▸ Action item
Nothing should appear in the answer except the lines from the one with "Mask: right heart" through the end of the listing below, transcribed exactly and without pictures.

━━━

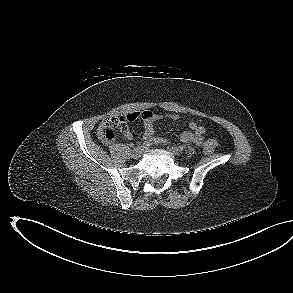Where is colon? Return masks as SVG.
Segmentation results:
<instances>
[{
  "label": "colon",
  "mask_w": 293,
  "mask_h": 293,
  "mask_svg": "<svg viewBox=\"0 0 293 293\" xmlns=\"http://www.w3.org/2000/svg\"><path fill=\"white\" fill-rule=\"evenodd\" d=\"M128 129V120L125 117L120 118H108L102 123V127L98 130V137L102 142H110L117 131L124 132ZM214 148L207 146L204 151L207 154L212 153Z\"/></svg>",
  "instance_id": "5ec220e1"
}]
</instances>
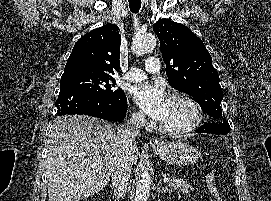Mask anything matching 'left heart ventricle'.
<instances>
[{"mask_svg": "<svg viewBox=\"0 0 271 201\" xmlns=\"http://www.w3.org/2000/svg\"><path fill=\"white\" fill-rule=\"evenodd\" d=\"M191 120L192 112L185 103L169 100L166 116L161 123L169 128H181L189 124Z\"/></svg>", "mask_w": 271, "mask_h": 201, "instance_id": "left-heart-ventricle-1", "label": "left heart ventricle"}]
</instances>
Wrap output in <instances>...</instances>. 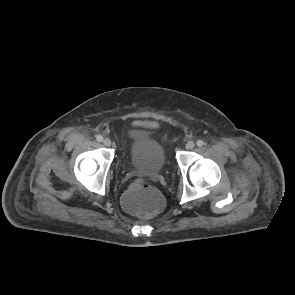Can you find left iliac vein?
Returning <instances> with one entry per match:
<instances>
[{
    "label": "left iliac vein",
    "mask_w": 295,
    "mask_h": 295,
    "mask_svg": "<svg viewBox=\"0 0 295 295\" xmlns=\"http://www.w3.org/2000/svg\"><path fill=\"white\" fill-rule=\"evenodd\" d=\"M185 147L186 149L191 150L195 147V143L193 141H188Z\"/></svg>",
    "instance_id": "left-iliac-vein-1"
}]
</instances>
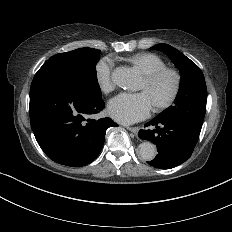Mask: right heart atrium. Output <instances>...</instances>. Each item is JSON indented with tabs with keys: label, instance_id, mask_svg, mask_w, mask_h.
I'll use <instances>...</instances> for the list:
<instances>
[{
	"label": "right heart atrium",
	"instance_id": "d8ad5b80",
	"mask_svg": "<svg viewBox=\"0 0 232 232\" xmlns=\"http://www.w3.org/2000/svg\"><path fill=\"white\" fill-rule=\"evenodd\" d=\"M113 68V61L110 57H103L96 64L95 75L99 87L108 92L113 89L111 81V72Z\"/></svg>",
	"mask_w": 232,
	"mask_h": 232
}]
</instances>
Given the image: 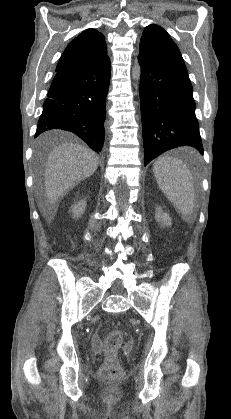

━━━

▸ Output below
Mask: right heart atrium. Output <instances>...</instances>. Each item is JSON indented with tabs with keys: label, instance_id, mask_svg, mask_w, mask_h.
I'll use <instances>...</instances> for the list:
<instances>
[{
	"label": "right heart atrium",
	"instance_id": "d8ad5b80",
	"mask_svg": "<svg viewBox=\"0 0 232 232\" xmlns=\"http://www.w3.org/2000/svg\"><path fill=\"white\" fill-rule=\"evenodd\" d=\"M113 68V61L110 57H103L96 64L95 75L99 87L108 92L113 89L111 81V72Z\"/></svg>",
	"mask_w": 232,
	"mask_h": 232
}]
</instances>
Given the image: 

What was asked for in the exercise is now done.